Pictures in the listing do not belong in the copy, which should repeat exactly the lines from the one holding "341,796.51 تومان" through the last line.

--- Available records ---
== Segment start ==

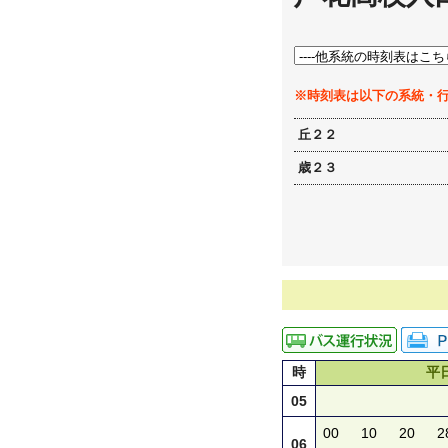
※時刻表は以下の系統・
丘２２
歳２３
時
平
05
00
10
20
2
06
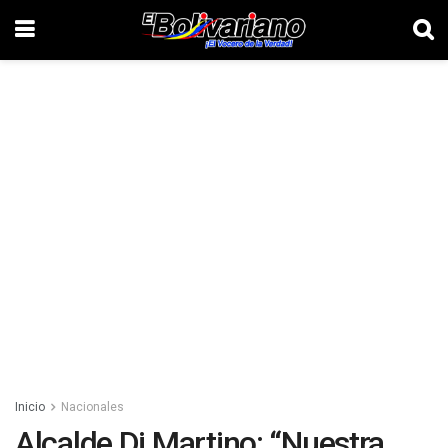
Inicio
Nacionales
Alcalde Di Martino: “Nuestra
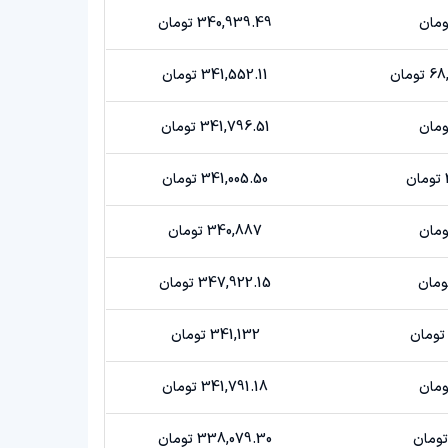
340,939.49 تومان
مان
341,552.11 تومان
341,796.51 تومان
341,005.50 تومان
340,887 تومان
347,922.15 تومان
341,132 تومان
341,791.18 تومان
338,079.30 تومان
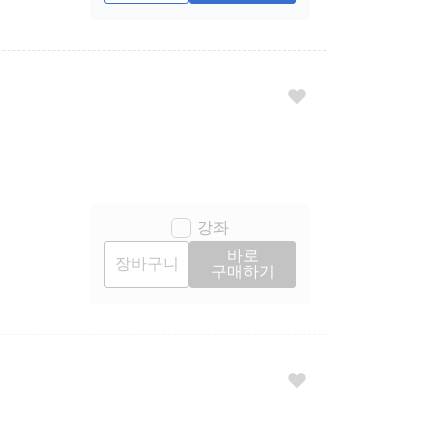
강좌
바로
장바구니
구매하기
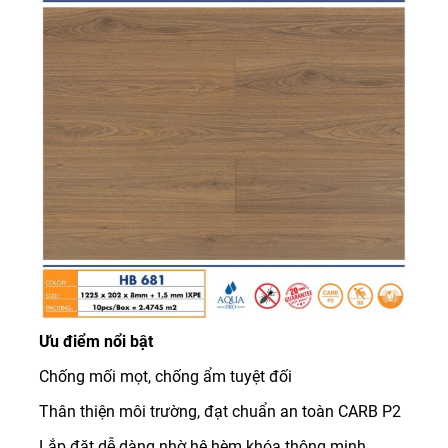
Ưu điểm nổi bật
Chống mối mọt, chống ẩm tuyệt đối
Thân thiện môi trường, đạt chuẩn an toàn CARB P2
Lắp đặt dễ dàng nhờ hệ hèm khóa thông minh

== Segment end ==

--- Problem solution ---
341,796.51 تومان
341,005.50 تومان
340,887 تومان
347,922.15 تومان
341,132 تومان
341,791.18 تومان
338,079.30 تومان
강좌
바로
장바구니
구매하기
Ưu điểm nổi bật
Chống mối mọt, chống ẩm tuyệt đối
Thân thiện môi trường, đạt chuẩn an toàn CARB P2
Lắp đặt dễ dàng nhờ hệ hèm khóa thông minh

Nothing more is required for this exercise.